FIG. 1 is a block diagram showing a hot strip steel rough rolling facility provided with a plurality of reversible roughing machines for carrying out the present invention, and FIG. 2 is a side view showing two rolling machines and rolled materials therein. Figures 3a and 3
b, FIG. 3c, FIG. 3d and FIG. 3e are side views showing the relationship between one rolling mill and the position of the rolled material, and FIG. 4 is two rolling mills and rolled material and rolled material. 3 is a side view and a graph showing the time-series transitions of the tail end and the tip position of the, where the horizontal axis indicates the position and the vertical axis indicates the elapsed time. FIG. 5 is a flow chart showing the operational steps of one embodiment of the present invention. FIG. 6a is a plan view showing a side guide of one rolling mill,
FIG. 6b is a side view thereof. 7a and 7b are plan views showing the relationship between the side guides and the rolled material. FIG. 8 is a block diagram showing the structure of a conventional rolling facility, and FIG.
The figure is a side view showing the structure of the rough rolling mill group therein, 10a.

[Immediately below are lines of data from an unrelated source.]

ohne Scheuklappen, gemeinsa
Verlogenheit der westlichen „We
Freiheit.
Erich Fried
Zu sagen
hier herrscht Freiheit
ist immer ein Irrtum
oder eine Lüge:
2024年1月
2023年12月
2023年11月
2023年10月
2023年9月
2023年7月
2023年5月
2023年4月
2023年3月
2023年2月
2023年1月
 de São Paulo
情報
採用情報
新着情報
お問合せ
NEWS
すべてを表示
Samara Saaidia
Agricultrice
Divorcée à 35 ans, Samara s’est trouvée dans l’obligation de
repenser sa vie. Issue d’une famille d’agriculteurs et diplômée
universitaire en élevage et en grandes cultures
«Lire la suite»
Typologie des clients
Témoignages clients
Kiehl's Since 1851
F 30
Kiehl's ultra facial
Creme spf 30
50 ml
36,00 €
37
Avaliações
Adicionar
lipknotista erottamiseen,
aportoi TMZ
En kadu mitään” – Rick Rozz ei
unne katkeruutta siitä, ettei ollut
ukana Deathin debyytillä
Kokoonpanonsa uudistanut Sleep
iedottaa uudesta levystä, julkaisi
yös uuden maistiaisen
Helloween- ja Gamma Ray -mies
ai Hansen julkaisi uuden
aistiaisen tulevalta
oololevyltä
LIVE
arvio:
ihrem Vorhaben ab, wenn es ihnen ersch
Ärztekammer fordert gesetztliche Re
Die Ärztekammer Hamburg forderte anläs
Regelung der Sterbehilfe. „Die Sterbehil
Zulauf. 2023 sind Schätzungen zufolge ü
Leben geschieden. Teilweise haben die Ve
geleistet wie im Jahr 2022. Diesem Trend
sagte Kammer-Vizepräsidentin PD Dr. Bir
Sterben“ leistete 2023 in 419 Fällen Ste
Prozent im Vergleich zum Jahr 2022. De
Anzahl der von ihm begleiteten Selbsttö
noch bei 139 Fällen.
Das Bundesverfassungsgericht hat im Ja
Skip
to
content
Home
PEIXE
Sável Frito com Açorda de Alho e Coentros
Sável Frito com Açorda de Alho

FIG. 10 and FIG. 10b are side views showing the relationship between the rough rolling mill and the rolled material shown in FIG. R1, R2, ...: Coarse rolling mill E1F, E2F, ...: Edger T11, T12, ...: Conveyor table between stands SG1F, SG1B, ...: Side guide MC1, MC2, ...: Coarse Rolling mill main control device TC1, TC2, ...: Inter-stand transfer control device RSu: Rough rolling schedule setting control device S11, S12, ...: Tracking sensor

Claims (2)

[Claims] 1. A transfer control method for a hot strip steel rough rolling mill, wherein a plurality of reversible rough rolling mills are provided to control the transport of the hot strip steel rough rolling material between rolling mills. When rolling different rolled materials in the same direction with the rolling mill, the trailing edge position of the preceding material at the start of the succeeding material is predicted from the trailing trajectory of the succeeding material along the conveying direction, The method for controlling the conveyance of a multi-reversing hot strip steel rough rolling mill is characterized by controlling the conveyance of the succeeding material so that the idle time of is minimized. 2. A transport control method for a hot strip steel rough rolling mill, wherein a plurality of reversible rough rolling mills are provided to control the transport of the hot strip steel rough rolling material between the rolling mills. When rolling different rolled materials in the same direction with the rolling mill, the trailing edge position of the preceding material at the start of the succeeding material is predicted from the trailing trajectory of the succeeding material along the conveying direction, In order to minimize the idle time of the following material, the following material is controlled to be conveyed, and the time required for the position control of the side guide on the exit side of the rear rolling mill where the opening settings of the preceding material and the following material compete with each other A transport control method for a multi-reversible hot strip steel rough rolling mill, which comprises predicting an in-required time and controlling the side guide so that an idle time of a rear rolling mill is minimized.